Wie der Verwaltungsgerichtshof in ständiger Rechtsprechung vertreten hat, sind einzelne störende Einflüsse durch Bauten dann nicht ausschlaggebend im Zusammenhang mit dem Ortsbildschutz, solange noch ein schützenswertes Ortsbild vorhanden ist (vgl. z.B. die hg. Erkenntnisse vom 13. Februar 1992, Zl. 90/06/0103, vom 13. Februar 1992, Zl. 91/06/0126, oder vom 9. April 1992, Zl. 91/06/0153).

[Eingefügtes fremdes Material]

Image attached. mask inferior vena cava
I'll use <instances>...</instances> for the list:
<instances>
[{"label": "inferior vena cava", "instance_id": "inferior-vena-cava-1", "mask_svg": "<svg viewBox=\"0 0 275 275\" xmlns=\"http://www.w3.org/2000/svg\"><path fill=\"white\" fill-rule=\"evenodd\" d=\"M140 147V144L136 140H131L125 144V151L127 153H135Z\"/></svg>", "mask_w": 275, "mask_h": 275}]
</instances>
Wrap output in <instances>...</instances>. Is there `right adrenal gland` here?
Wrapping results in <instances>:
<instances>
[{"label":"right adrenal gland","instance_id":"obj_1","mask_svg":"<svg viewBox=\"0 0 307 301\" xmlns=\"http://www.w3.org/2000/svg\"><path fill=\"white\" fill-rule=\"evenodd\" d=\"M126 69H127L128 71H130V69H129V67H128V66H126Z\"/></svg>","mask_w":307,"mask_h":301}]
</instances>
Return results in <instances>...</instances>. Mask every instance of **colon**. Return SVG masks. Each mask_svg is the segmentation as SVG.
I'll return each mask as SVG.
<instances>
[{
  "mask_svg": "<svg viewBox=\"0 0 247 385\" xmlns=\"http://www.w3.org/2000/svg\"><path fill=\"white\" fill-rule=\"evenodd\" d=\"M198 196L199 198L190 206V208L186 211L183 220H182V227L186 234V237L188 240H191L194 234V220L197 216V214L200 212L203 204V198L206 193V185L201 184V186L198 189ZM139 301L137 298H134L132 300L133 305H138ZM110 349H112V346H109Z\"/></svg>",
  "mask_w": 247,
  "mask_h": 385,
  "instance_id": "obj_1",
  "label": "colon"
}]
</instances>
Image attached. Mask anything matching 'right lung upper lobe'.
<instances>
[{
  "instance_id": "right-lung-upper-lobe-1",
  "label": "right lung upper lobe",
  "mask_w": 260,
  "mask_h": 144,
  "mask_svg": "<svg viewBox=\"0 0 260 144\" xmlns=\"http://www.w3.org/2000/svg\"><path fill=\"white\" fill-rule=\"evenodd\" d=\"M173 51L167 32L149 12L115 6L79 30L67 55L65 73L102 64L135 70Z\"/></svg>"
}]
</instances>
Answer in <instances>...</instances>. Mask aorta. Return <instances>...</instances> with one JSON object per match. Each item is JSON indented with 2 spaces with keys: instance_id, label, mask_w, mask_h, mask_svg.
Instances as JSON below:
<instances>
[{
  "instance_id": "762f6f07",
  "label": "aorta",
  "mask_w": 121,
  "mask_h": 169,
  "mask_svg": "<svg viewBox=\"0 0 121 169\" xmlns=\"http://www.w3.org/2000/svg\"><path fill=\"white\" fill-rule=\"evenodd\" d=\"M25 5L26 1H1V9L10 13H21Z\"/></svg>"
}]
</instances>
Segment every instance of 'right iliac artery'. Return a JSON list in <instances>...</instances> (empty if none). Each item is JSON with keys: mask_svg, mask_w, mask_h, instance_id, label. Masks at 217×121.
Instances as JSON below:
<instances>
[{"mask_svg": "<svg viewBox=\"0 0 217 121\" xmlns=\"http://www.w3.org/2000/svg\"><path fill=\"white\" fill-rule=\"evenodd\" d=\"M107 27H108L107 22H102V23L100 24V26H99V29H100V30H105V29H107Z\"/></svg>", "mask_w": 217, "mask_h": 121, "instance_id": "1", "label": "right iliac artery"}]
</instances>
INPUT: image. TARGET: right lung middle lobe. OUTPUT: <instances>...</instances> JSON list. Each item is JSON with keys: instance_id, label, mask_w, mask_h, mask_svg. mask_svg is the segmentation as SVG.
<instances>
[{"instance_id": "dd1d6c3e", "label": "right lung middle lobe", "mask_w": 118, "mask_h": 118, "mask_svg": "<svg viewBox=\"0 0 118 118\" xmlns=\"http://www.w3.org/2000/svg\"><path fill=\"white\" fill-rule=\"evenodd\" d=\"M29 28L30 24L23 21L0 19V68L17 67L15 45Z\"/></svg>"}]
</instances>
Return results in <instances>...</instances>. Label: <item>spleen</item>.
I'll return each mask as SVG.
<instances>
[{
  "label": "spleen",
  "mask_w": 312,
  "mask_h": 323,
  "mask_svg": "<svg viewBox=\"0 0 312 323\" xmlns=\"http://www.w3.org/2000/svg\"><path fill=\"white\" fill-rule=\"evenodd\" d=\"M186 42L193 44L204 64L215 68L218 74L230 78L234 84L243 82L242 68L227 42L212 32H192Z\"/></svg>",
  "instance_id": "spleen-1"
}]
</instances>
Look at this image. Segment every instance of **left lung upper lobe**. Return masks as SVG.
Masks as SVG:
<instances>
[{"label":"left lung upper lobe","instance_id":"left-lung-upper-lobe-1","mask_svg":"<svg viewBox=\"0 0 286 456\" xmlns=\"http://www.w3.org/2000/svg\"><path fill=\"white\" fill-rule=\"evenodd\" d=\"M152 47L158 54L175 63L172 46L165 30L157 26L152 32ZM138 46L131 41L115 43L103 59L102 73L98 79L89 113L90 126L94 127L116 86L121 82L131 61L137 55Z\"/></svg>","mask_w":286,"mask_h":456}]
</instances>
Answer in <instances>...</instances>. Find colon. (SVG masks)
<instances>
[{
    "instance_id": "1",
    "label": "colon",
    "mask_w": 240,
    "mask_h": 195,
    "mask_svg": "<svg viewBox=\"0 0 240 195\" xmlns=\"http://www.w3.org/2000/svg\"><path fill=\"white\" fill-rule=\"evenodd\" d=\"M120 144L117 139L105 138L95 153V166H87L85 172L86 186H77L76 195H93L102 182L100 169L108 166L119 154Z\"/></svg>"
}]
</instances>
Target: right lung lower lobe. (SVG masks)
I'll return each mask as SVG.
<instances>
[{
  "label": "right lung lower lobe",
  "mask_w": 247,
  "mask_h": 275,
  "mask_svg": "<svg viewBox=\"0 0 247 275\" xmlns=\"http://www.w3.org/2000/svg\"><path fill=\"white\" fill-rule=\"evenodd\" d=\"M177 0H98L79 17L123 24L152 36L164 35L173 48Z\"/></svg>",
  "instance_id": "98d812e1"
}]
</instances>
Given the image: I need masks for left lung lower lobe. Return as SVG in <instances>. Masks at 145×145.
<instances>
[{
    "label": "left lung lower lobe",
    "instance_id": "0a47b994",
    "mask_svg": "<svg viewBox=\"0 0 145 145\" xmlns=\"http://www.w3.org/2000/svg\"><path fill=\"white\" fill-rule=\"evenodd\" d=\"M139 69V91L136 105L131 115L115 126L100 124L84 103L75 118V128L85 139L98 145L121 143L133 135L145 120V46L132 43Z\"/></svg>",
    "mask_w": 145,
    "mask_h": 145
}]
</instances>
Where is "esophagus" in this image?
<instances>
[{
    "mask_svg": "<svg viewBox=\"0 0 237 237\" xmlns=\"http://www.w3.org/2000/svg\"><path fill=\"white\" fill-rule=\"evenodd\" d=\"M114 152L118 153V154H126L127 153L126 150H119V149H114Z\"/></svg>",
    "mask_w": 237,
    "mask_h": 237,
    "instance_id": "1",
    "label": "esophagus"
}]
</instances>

Demnach ist auch ein bereits durch störende Eingriffe beeinträchtigtes Ortsbild noch schützenswert, sofern es überhaupt noch vorhanden ist. Der Sachverständige ist in seinem Gutachten zum Schluß gekommen, daß ein weitgehend intaktes und durchaus qualitätsvoll bildhaftes Gesamterscheinungsbild vorhanden sei. Die Ausführungen in der genannten Stellungnahme sind nicht geeignet, die Feststellungen des Sachverständigen in seinem Gutachten diesbezüglich zu entkräften. Insbesondere kann der Umstand, daß jener Markt, vor dem die in Rede stehenden Werbetafeln errichtet werden sollen, als strukturfremdes Element zu qualifizieren ist, nicht dazu führen, daß die (auch vom Gutachter festgestellten) Strukturbrüche im vorhandenen Ortsbild durch die gegenständliche Aufstellung noch zu verstärken wären.

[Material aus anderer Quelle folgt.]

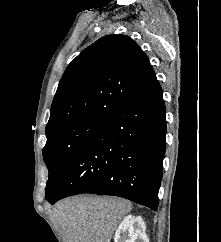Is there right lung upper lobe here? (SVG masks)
Masks as SVG:
<instances>
[{
    "label": "right lung upper lobe",
    "instance_id": "right-lung-upper-lobe-1",
    "mask_svg": "<svg viewBox=\"0 0 221 242\" xmlns=\"http://www.w3.org/2000/svg\"><path fill=\"white\" fill-rule=\"evenodd\" d=\"M157 81L148 57L130 37L108 35L67 67L56 91L46 131L72 121L105 119Z\"/></svg>",
    "mask_w": 221,
    "mask_h": 242
}]
</instances>
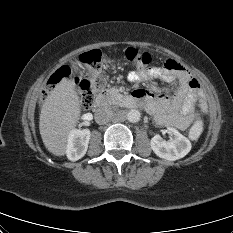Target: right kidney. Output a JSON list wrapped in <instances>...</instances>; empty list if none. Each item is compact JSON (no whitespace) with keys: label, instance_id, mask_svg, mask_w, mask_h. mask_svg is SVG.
I'll return each instance as SVG.
<instances>
[{"label":"right kidney","instance_id":"obj_1","mask_svg":"<svg viewBox=\"0 0 233 233\" xmlns=\"http://www.w3.org/2000/svg\"><path fill=\"white\" fill-rule=\"evenodd\" d=\"M90 135L91 134L88 129H74L70 132L66 150V154L69 160L77 161L86 154Z\"/></svg>","mask_w":233,"mask_h":233}]
</instances>
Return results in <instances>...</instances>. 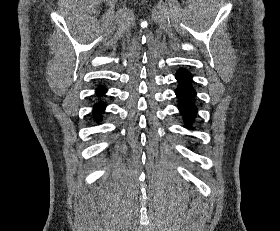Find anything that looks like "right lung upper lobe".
Listing matches in <instances>:
<instances>
[{
    "instance_id": "obj_1",
    "label": "right lung upper lobe",
    "mask_w": 280,
    "mask_h": 231,
    "mask_svg": "<svg viewBox=\"0 0 280 231\" xmlns=\"http://www.w3.org/2000/svg\"><path fill=\"white\" fill-rule=\"evenodd\" d=\"M104 89H105L104 87L100 86V87L97 88V91H101V90H104Z\"/></svg>"
}]
</instances>
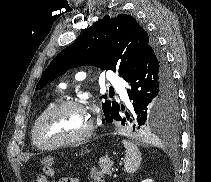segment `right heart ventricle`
<instances>
[{"instance_id": "1", "label": "right heart ventricle", "mask_w": 211, "mask_h": 182, "mask_svg": "<svg viewBox=\"0 0 211 182\" xmlns=\"http://www.w3.org/2000/svg\"><path fill=\"white\" fill-rule=\"evenodd\" d=\"M54 104H55V101L50 102V103L46 106V108L39 114V116H40L43 112H45L47 109H49L51 106H53ZM39 116L35 119V121H34V123H33V125H32V128H31V139H32V141H33L34 144H35V142H34V140H33V127H34V124H35L36 120L39 118ZM35 145H36V144H35Z\"/></svg>"}]
</instances>
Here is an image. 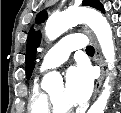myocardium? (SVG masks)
<instances>
[{"instance_id":"f54148a6","label":"myocardium","mask_w":121,"mask_h":113,"mask_svg":"<svg viewBox=\"0 0 121 113\" xmlns=\"http://www.w3.org/2000/svg\"><path fill=\"white\" fill-rule=\"evenodd\" d=\"M47 101L52 113H67L72 109L71 106H59L50 93L47 94Z\"/></svg>"}]
</instances>
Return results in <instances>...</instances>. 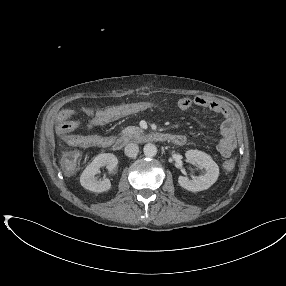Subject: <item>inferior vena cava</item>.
<instances>
[{
    "mask_svg": "<svg viewBox=\"0 0 286 286\" xmlns=\"http://www.w3.org/2000/svg\"><path fill=\"white\" fill-rule=\"evenodd\" d=\"M124 152L128 157H135L139 152V147L135 143H129L126 145Z\"/></svg>",
    "mask_w": 286,
    "mask_h": 286,
    "instance_id": "inferior-vena-cava-1",
    "label": "inferior vena cava"
}]
</instances>
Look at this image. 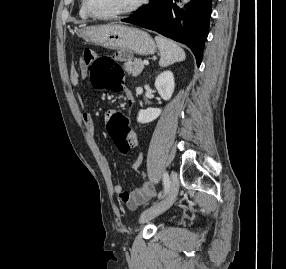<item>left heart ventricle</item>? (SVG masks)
Wrapping results in <instances>:
<instances>
[{"label":"left heart ventricle","mask_w":286,"mask_h":269,"mask_svg":"<svg viewBox=\"0 0 286 269\" xmlns=\"http://www.w3.org/2000/svg\"><path fill=\"white\" fill-rule=\"evenodd\" d=\"M138 0H89L91 9L101 15L112 14L131 7Z\"/></svg>","instance_id":"obj_1"}]
</instances>
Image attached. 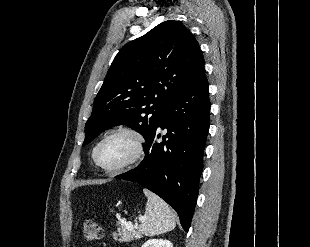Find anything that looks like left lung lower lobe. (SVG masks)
Listing matches in <instances>:
<instances>
[{
  "mask_svg": "<svg viewBox=\"0 0 310 247\" xmlns=\"http://www.w3.org/2000/svg\"><path fill=\"white\" fill-rule=\"evenodd\" d=\"M210 101L204 67L167 105L144 145L141 164L116 178L137 182L165 200L188 232L209 130ZM166 128L163 141L159 129Z\"/></svg>",
  "mask_w": 310,
  "mask_h": 247,
  "instance_id": "0a47b994",
  "label": "left lung lower lobe"
}]
</instances>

Auch die unter Punkt 2 der Beschwerde indirekt enthaltene Verfahrensrüge hinsichtlich der Begründung des angefochtenen Bescheides geht daher ins Leere.
Die behaupteten Rechtswidrigkeiten liegen somit nicht vor. Die Beschwerde war daher gemäß § 42 Abs. 1 VwGG als unbegründet abzuweisen.
Die Kostenentscheidung gründet sich auf die §§ 47 ff VwGG in Verbindung mit der Verordnung des Bundeskanzlers BGBl. Nr. 416/1994.